Task instructions. Nothing other than the lines from the one containing "adicional configurable y" through the last line of the data below should be output, each reproduced exactly.

Dataset entries
_ _ _ _
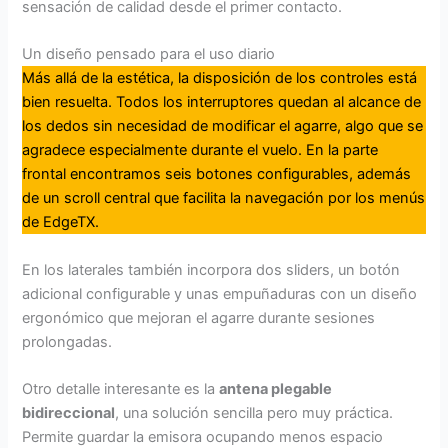
sensación de calidad desde el primer contacto.
Un diseño pensado para el uso diario
Más allá de la estética, la disposición de los controles está
bien resuelta. Todos los interruptores quedan al alcance de
los dedos sin necesidad de modificar el agarre, algo que se
agradece especialmente durante el vuelo. En la parte
frontal encontramos seis botones configurables, además
de un scroll central que facilita la navegación por los menús
de EdgeTX.
En los laterales también incorpora dos sliders, un botón
adicional configurable y unas empuñaduras con un diseño
ergonómico que mejoran el agarre durante sesiones
prolongadas.
Otro detalle interesante es la
antena plegable
bidireccional
, una solución sencilla pero muy práctica.
Permite guardar la emisora ocupando menos espacio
_ _ _ _
Task result.
adicional configurable y unas empuñaduras con un diseño
ergonómico que mejoran el agarre durante sesiones
prolongadas.
Otro detalle interesante es la
antena plegable
bidireccional
, una solución sencilla pero muy práctica.
Permite guardar la emisora ocupando menos espacio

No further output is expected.